**TASK STATEMENT**
Leave out the pictures, and reproduce exactly the lines from the line containing "You are a GUI" through the final line of the entries.
*** SUPPLIED MATERIAL ***
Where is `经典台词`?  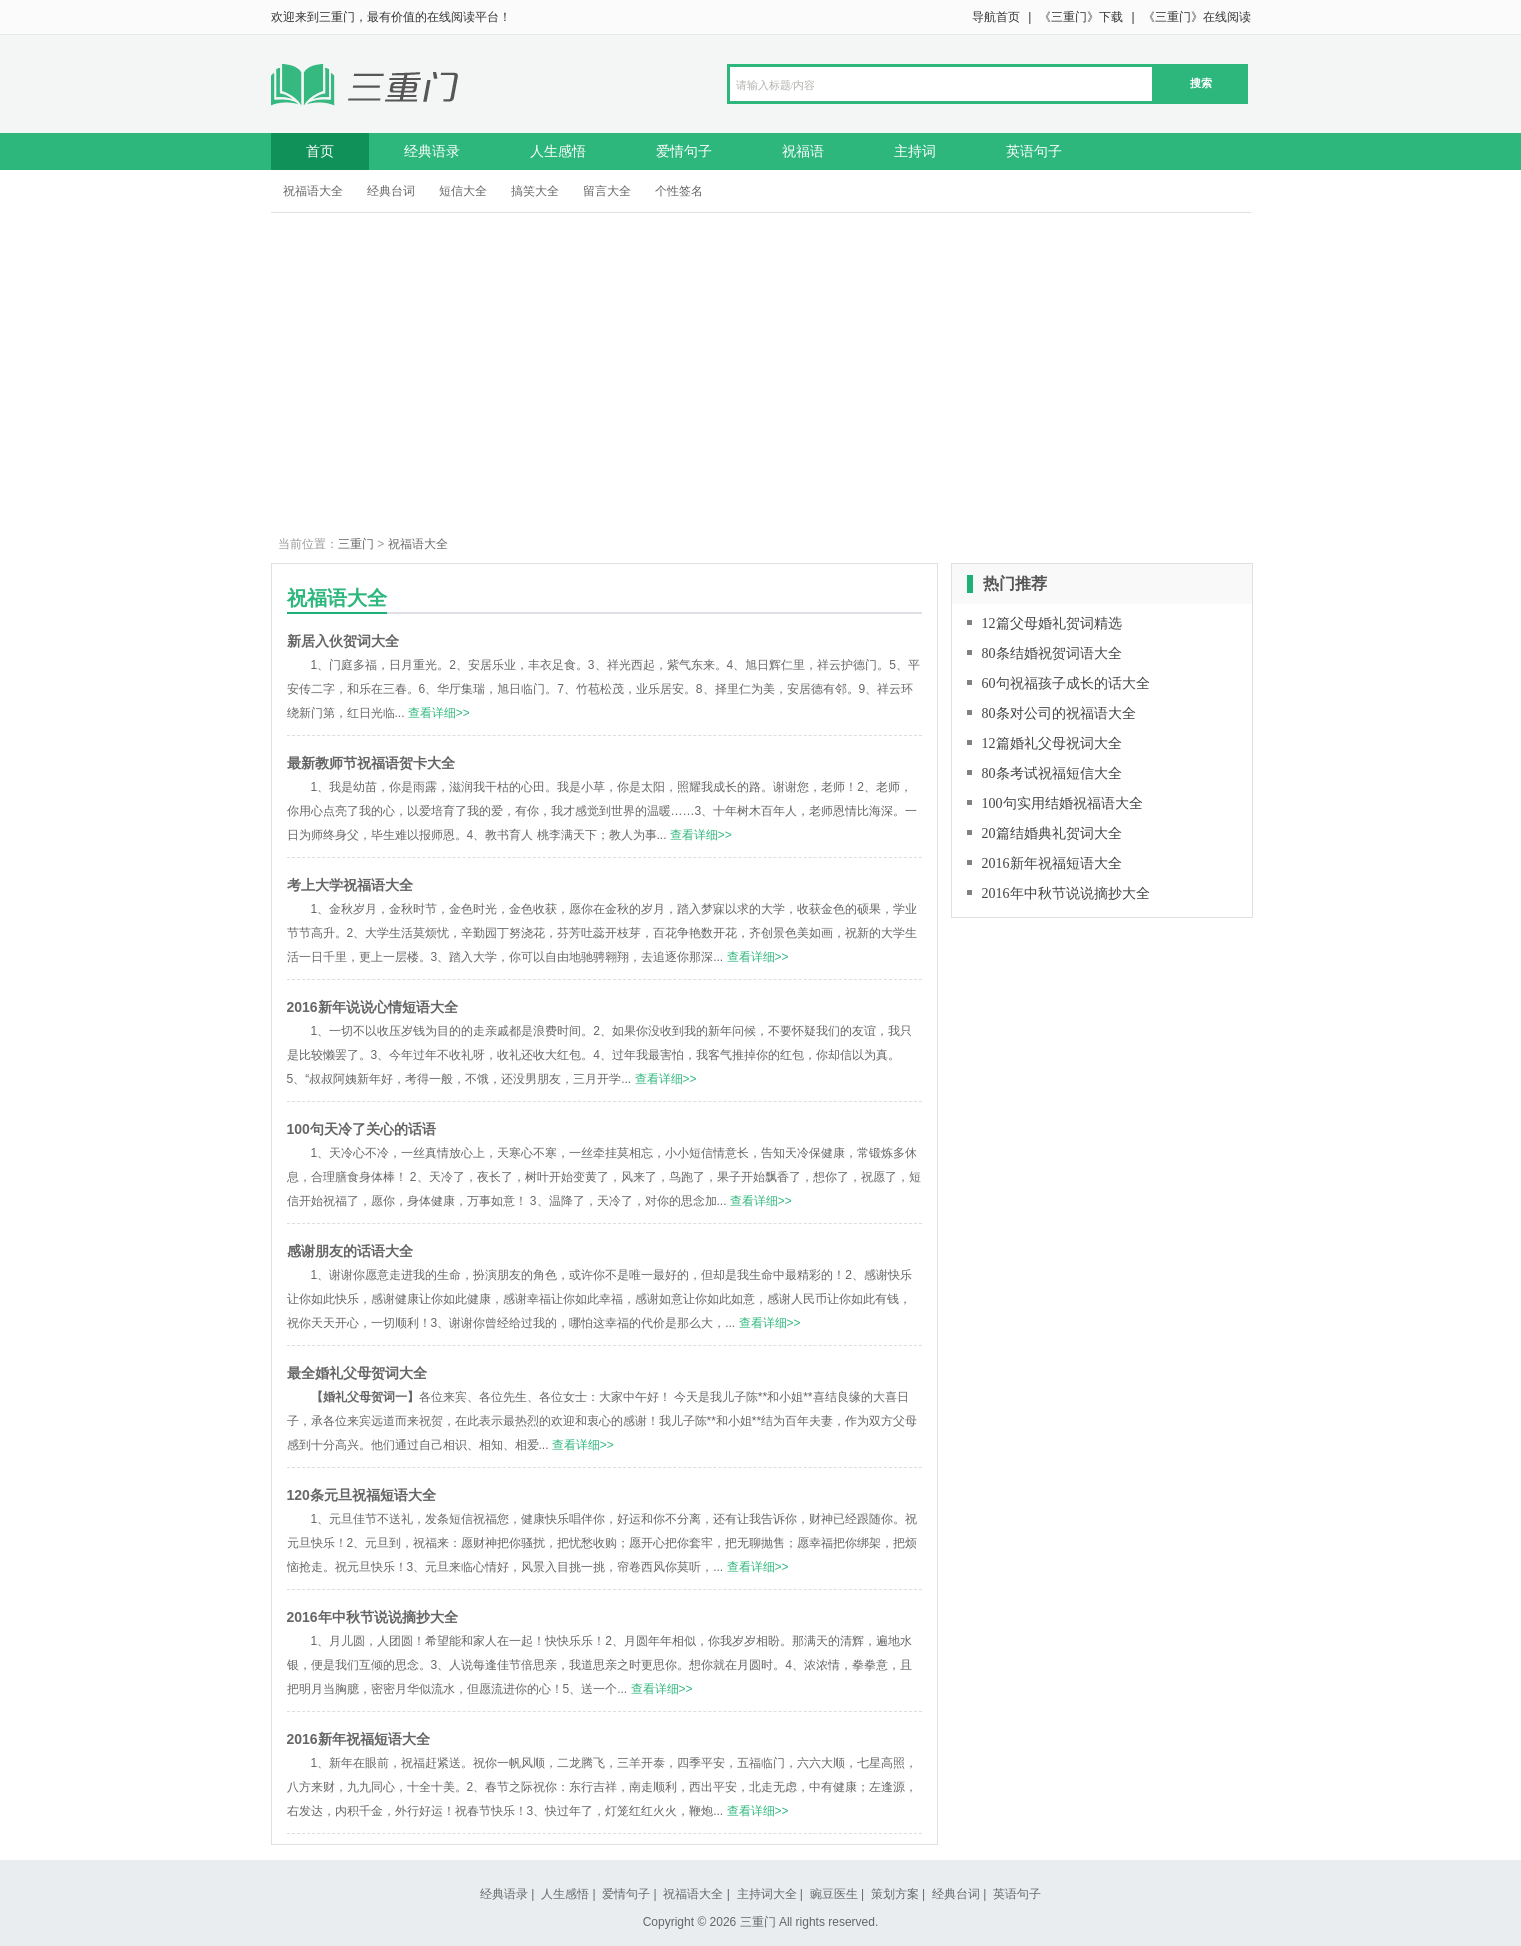
经典台词 is located at coordinates (391, 191).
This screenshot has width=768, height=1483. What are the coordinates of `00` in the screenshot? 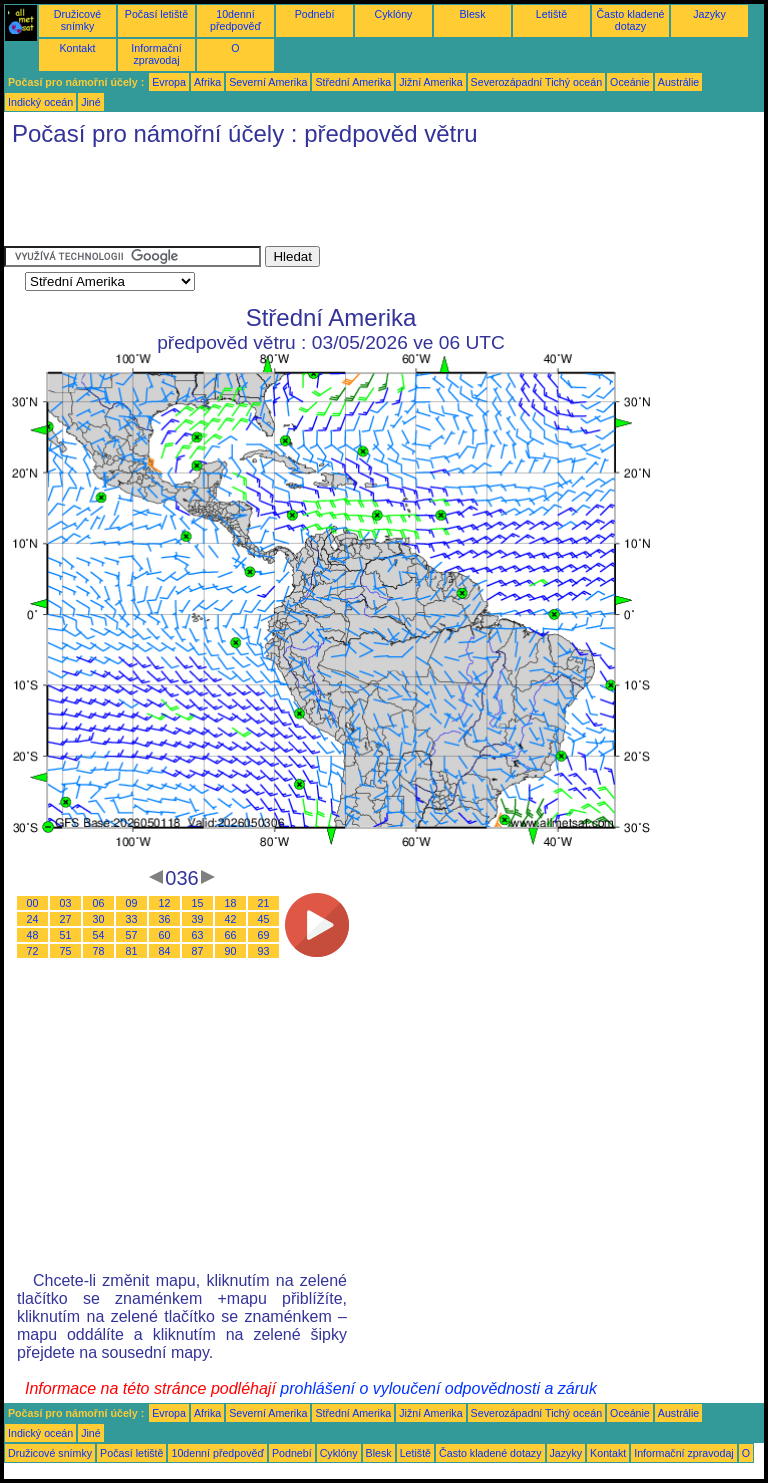 It's located at (33, 903).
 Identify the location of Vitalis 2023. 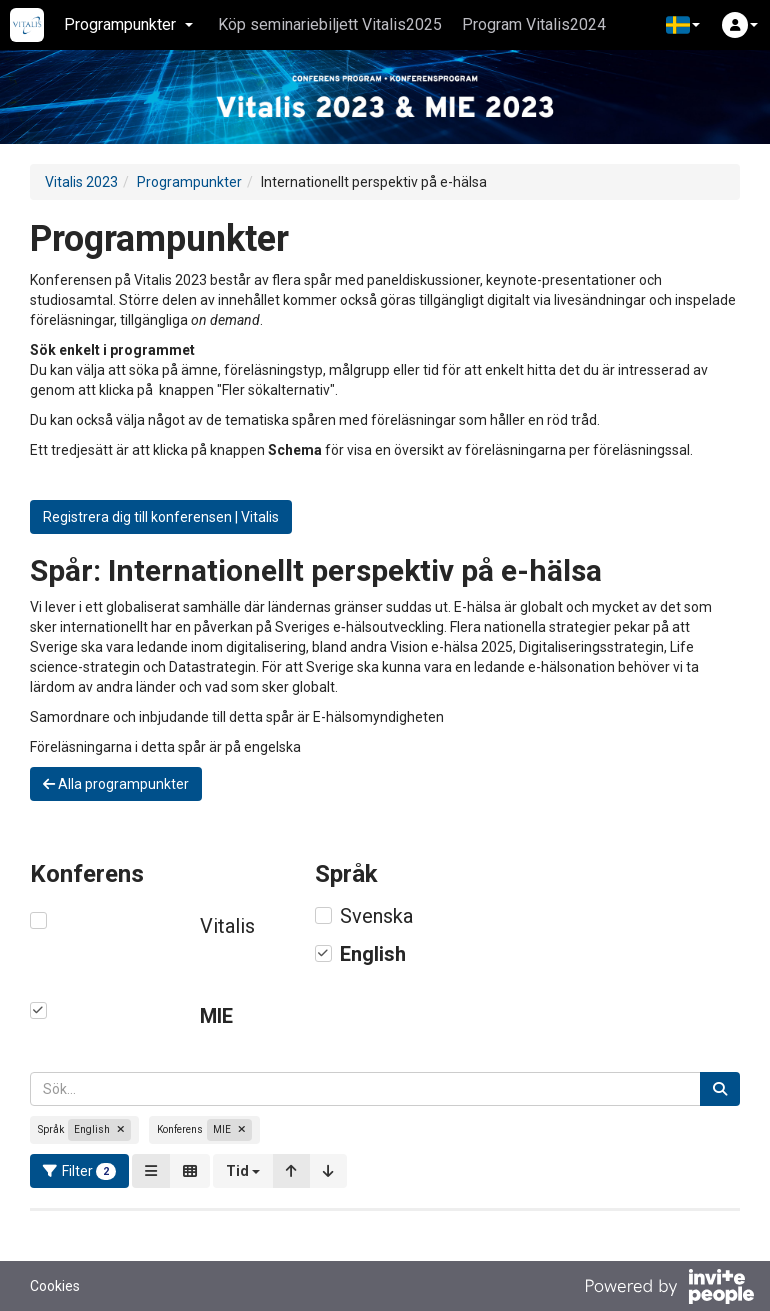
(81, 182).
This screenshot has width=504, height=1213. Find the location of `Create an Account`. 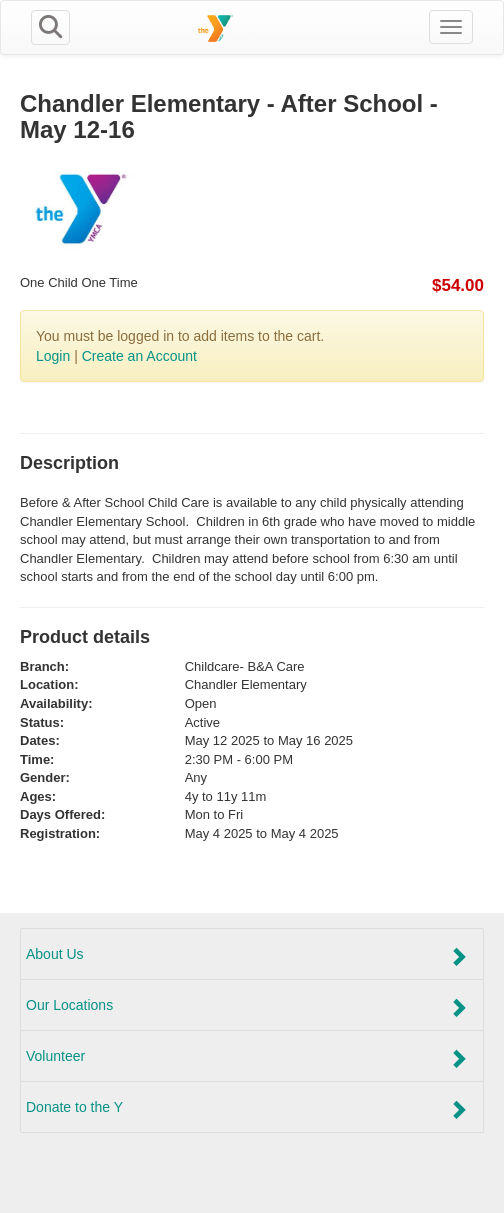

Create an Account is located at coordinates (139, 356).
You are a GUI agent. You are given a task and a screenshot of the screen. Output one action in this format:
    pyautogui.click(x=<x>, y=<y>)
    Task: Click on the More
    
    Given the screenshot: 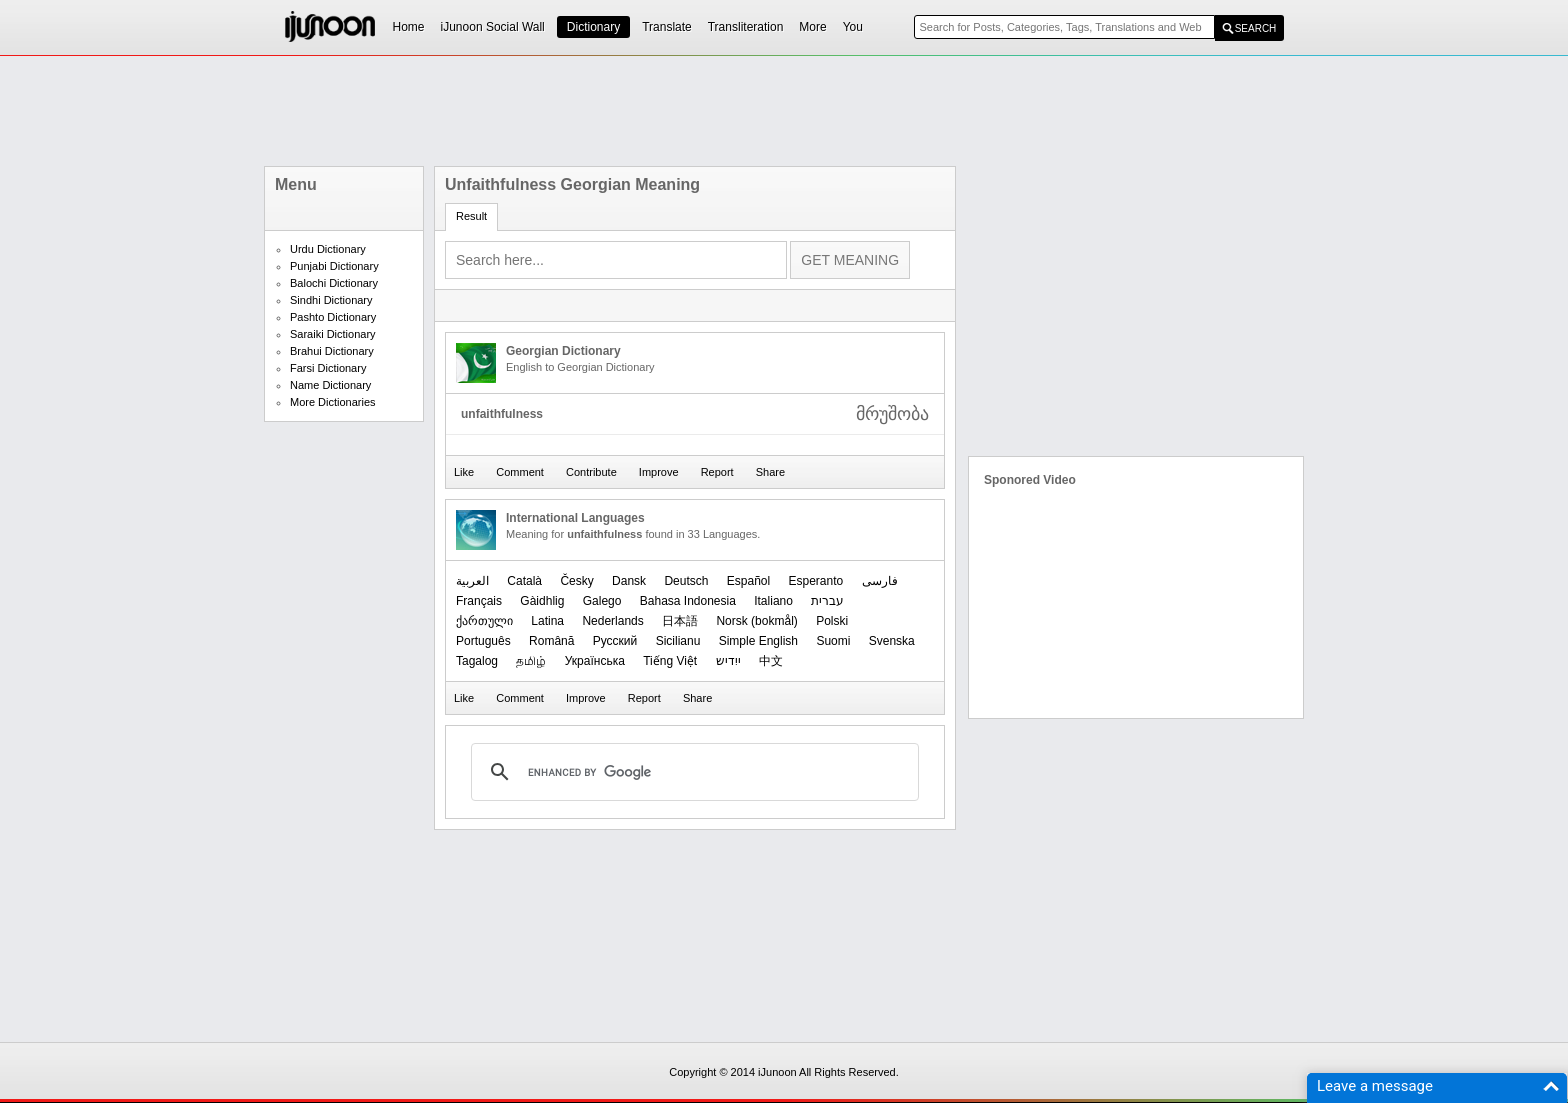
***
**TASK OUTPUT**
You are a GUI agent. You are given a task and a screenshot of the screen. Output one action in this format:
    pyautogui.click(x=<x>, y=<y>)
    Task: Click on the More
    
    Given the screenshot: 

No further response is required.